### WHAT IS EXPECTED
What is the number of lines in the following data that contain "được"? Answer with the number alone.

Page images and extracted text
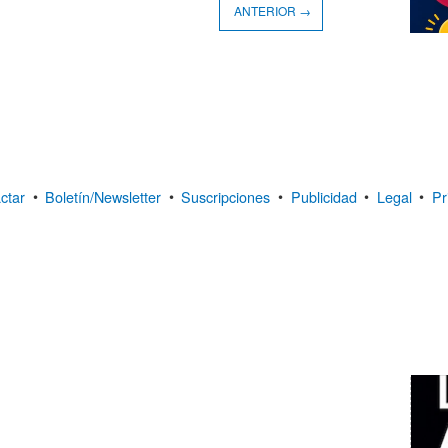
ANTERIOR →
ctar
•
Boletín/Newsletter
•
Suscripciones
•
Publicidad
•
Legal
•
Pr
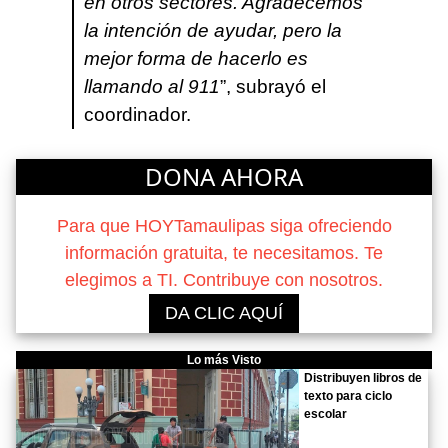
en otros sectores. Agradecemos
la intención de ayudar, pero la
mejor forma de hacerlo es
llamando al 911
”, subrayó el
coordinador.
DONA AHORA
Para que HOYTamaulipas siga ofreciendo
información gratuita, te necesitamos. Te
elegimos a TI. Contribuye con nosotros.
DA CLIC AQUÍ
Lo más Visto
Distribuyen libros de
texto para ciclo
escolar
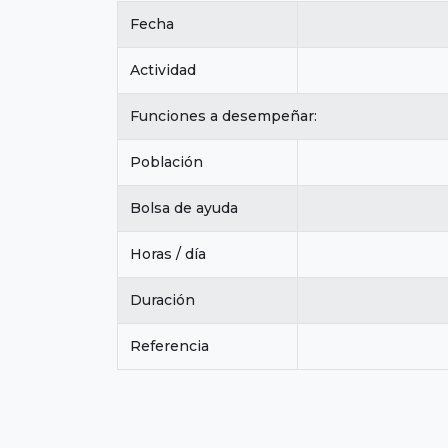
Fecha
Actividad
Funciones a desempeñar:
Población
Bolsa de ayuda
Horas / día
Duración
Referencia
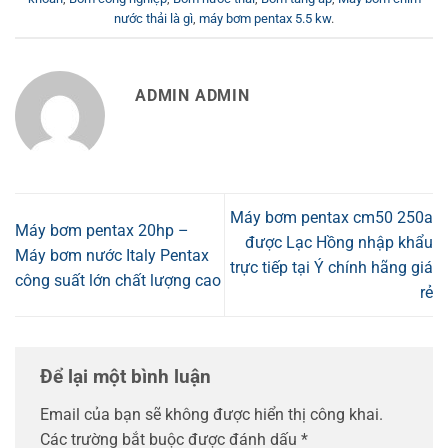
nước thải là gì
,
máy bơm pentax 5.5 kw
.
ADMIN ADMIN
Máy bơm pentax cm50 250a
Máy bơm pentax 20hp –
được Lạc Hồng nhập khẩu
Máy bơm nước Italy Pentax
trực tiếp tại Ý chính hãng giá
công suất lớn chất lượng cao
rẻ
Để lại một bình luận
Email của bạn sẽ không được hiển thị công khai.
Các trường bắt buộc được đánh dấu
*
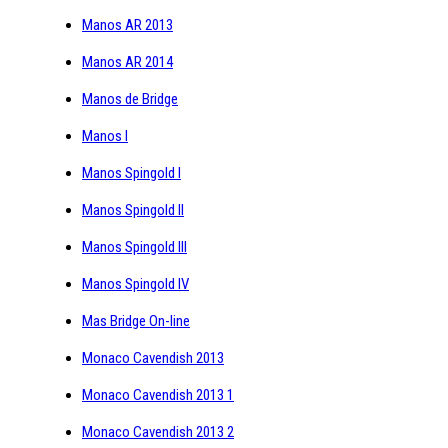
Manos AR 2013
Manos AR 2014
Manos de Bridge
Manos I
Manos Spingold I
Manos Spingold II
Manos Spingold III
Manos Spingold IV
Mas Bridge On-line
Monaco Cavendish 2013
Monaco Cavendish 2013 1
Monaco Cavendish 2013 2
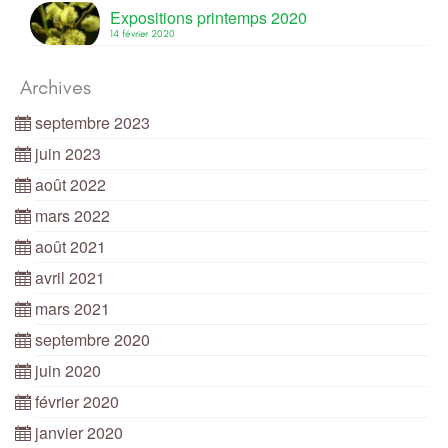
Expositions printemps 2020
14 février 2020
Archives
septembre 2023
juin 2023
août 2022
mars 2022
août 2021
avril 2021
mars 2021
septembre 2020
juin 2020
février 2020
janvier 2020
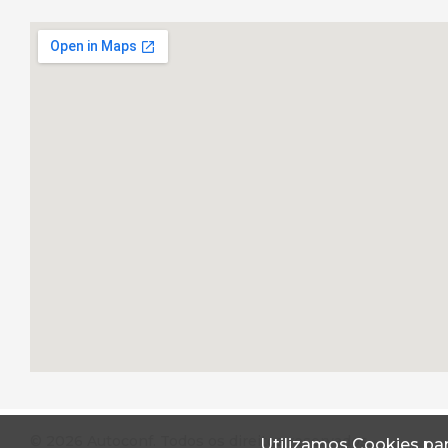
© 2026 Autoconf. Todos os direitos reservados.
Utilizamos Cookies par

### WRITTEN SOLUTION
3